Ritmo e armonia: da qui parte il viaggio di Vattani per svelarci il Giappone profondo, perché questa è la base per capire ogni sfumatura della cultura nipponica. Ritmo e armonia, sapersi accordare con il mondo, con la natura, con gli dei, con la propria identità che pur adattandosi continuamente ai tempi mantiene un nucleo immutabile, accordare i secoli passati con la modernità, alternare la forma sublime ed elegante a un’anima rude e spesso barbarica, cosa che poi a pensarci bene è stato il fondamento di ogni grande civiltà. Così come, alla fine, ritmo e armonia non sono altro che la base su cui si è fondata la civiltà classica, anche se sicuramente accordata su altre note, su altri toni, su altre divinità.

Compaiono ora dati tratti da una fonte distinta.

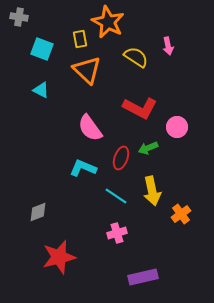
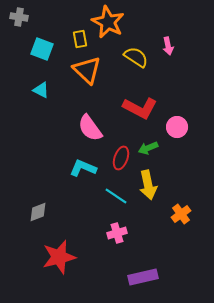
yellow arrow: moved 4 px left, 6 px up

Ritmo e armonia che noi abbiamo perduto nella sfida con i secoli, là dove invece il Giappone ne esce trionfante e forse per questo ci sembra così lontano, così diverso eppure così affascinante, come se ci ricordasse qualcosa che abbiamo perduto ma che, in fondo, ci appartiene.

Vattani ci accompagna così seguendo un ritmo, raccontandoci aneddoti, curiosità, particolari divertenti, scabrosi, curiosi, a volte assurdi, seguendo un percorso solo apparentemente illogico come un flusso di coscienza ma che alla fine, solo alla fine, quando tutti gli elementi saranno al loro posto, permetterà di avere quell’immagine dietro al velo che si compone proprio della comprensione profonda di ogni piccolo particolare. Particolari di ogni aspetto: religione, vita quotidiana, amore, sesso, lavoro, rapporto uomo/donna, fasi che vanno dalla nascita alla morte, moda così come suoni, parola, alfabeto e, ovviamente, etica samurai, spada giapponese e storia plurisecolare della più antica dinastia imperiale che il mondo conosca.

Un percorso che come un puzzle ci offre ad ogni pagina una tessera che già di per sé sarebbe un quadro complesso e che una volta unita a tutte le altre riesce davvero a svelare il mistero. E alla fine, forse, se ben accordati al ritmo del Sol Levante, pur non riuscendo a spiegarcelo in modo razionale, potremo davvero comprendere le stranezze di un popolo, i suoi comportamenti illogici che però si armonizzano con la natura, con le stagioni, con la storia e con qualcosa di invisibile, etereo, inspiegabile ma vivo, quel “sapore” che permea tutto il Giappone e che solo chi si immerge totalmente nella cultura nipponica può avvertire. Fino ad arrivare alla fine del viaggio e avvertire la stessa nostalgia dell’autore, di chi sa di star lasciando forse il paese più vicino alla casa degli Dei che si possa trovare in tutto il globo.